しかもその出来事は、エルサレムではなく、3キロ離れた町外れの、その名も「悩みの家」を意味したベタニヤ村の片隅で、そればかりか、その村でも社会的に疎外されていた癩病人の家で、それも匿名の女性によって起こった出来事でした。それは、その家の食卓の席に着いておられた主イエスの頭に、一人の女が突然高価なナルドの香油を、その壺を割って注いだという出来事なのです。しかも主イエスは、この出来事の直後に、こう言われました。『よく言っておく。世界中どこでも、福音が宣べ伝えられる所では、この人のしたことも記念として語り伝えられるだろう。』と。

この福音とは、良きおとずれ、グッドニュースのこと、イエス・キリストの死と復活のことです。それによって信じる者の罪が赦され贖われることです。その福音が宣教される所では、何と世界中のどこででも必ず記念となる、語り伝えられる、と言われたのです。それが、どういうことを言わんとされたのかといえば、“福音が語られる、それによって福音を信じて救われる者が起こされる、その救われた者は、この匿名の女性がした行為を、同じようにする者とされるだろう”ということなのです。

 しかしどうでしょう、この女が主イエスの頭に、香油を注いだその瞬間でした、そこに同席した人々、実はそれは弟子たちだったのですが、彼らは猛烈に憤慨し、その香油を注いだ女を、非常に厳しくとがめたのです。

この「とがめる」とは、文字通りの意味が「馬がヒヒーンと荒々しく鼻を吹き鳴らす」ことなので、腹立たしく憤慨した、弟子たちの目つきや言葉使いが、何か目に見えるようではありませんか。彼らは怒って『何のために香油をこんなに無駄にするのか』と言葉を荒げて、女にキツく抗議しました。そして、おまけに『この香油は三百デナリオン以上に売って、貧しい人々に施すことができたのに。』と非難し、女を困らせてしまったのです。

ところがどうでしょう、弟子たちが、悪し様(あしざま)に無駄なことだ、と糾弾したはずの女のしたことが、何と「世界中に記念として語り伝えられる」ことになるのだ、と主イエスは、断言なされたのです。弟子たちが憤慨し非難する一方で、その反対に、主イエスが賞賛された、この女のしたこととは、一体どういうことなのでしょうか。

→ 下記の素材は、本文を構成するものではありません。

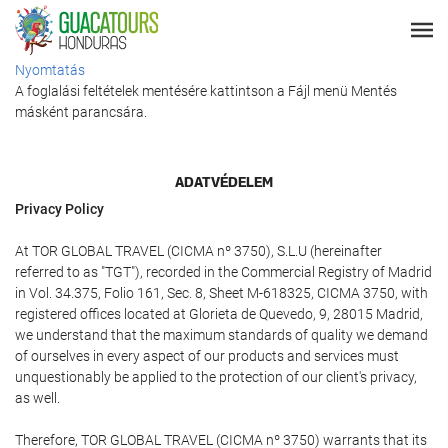
Nyomtatás
A foglalási feltételek mentésére kattintson a Fájl menü Mentés
másként parancsára.
ADATVÉDELEM
Privacy Policy
At TOR GLOBAL TRAVEL (CICMA nº 3750), S.L.U (hereinafter
referred to as "TGT"), recorded in the Commercial Registry of Madrid
in Vol. 34.375, Folio 161, Sec. 8, Sheet M-618325, CICMA 3750, with
registered offices located at Glorieta de Quevedo, 9, 28015 Madrid,
we understand that the maximum standards of quality we demand
of ourselves in every aspect of our products and services must
unquestionably be applied to the protection of our client's privacy,
as well.
Therefore, TOR GLOBAL TRAVEL (CICMA nº 3750) warrants that its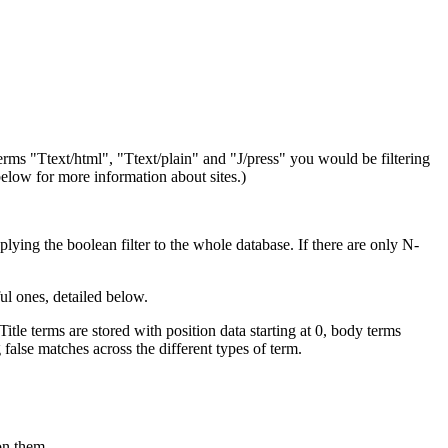
 terms "Ttext/html", "Ttext/plain" and "J/press" you would be filtering
elow for more information about sites.)
plying the boolean filter to the whole database. If there are only N-
l ones, detailed below.
itle terms are stored with position data starting at 0, body terms
false matches across the different types of term.
on them.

主イエスは即座に、女をとがめた弟子たちに、「するままにさせておきなさい。なぜ、この人を困らせるのか。私に良いことをしてくれたのだ」と諭されました。主は女のした行為は良いことだ、と言われたのです。弟子たちがこの場面で、良いこととしたのは、明らかに、貧困者の救済です。当時のユダヤ人が、とても大事に実行していた三つ善行がありました。それは断食、祈祷、施しの三つで、どれも、それらは彼らにとっては徳の高い善行です。中でも施し、即ち貧しい人に施しをすることは、大変に良いことでした、徳の高い善行だ、として推奨されていました。しかしながら、この女のした行為、主イエスの頭に油を注ぐ行為は、良いことは良いことでも、彼らの善行とは、実は全く違った次元の善であったのです。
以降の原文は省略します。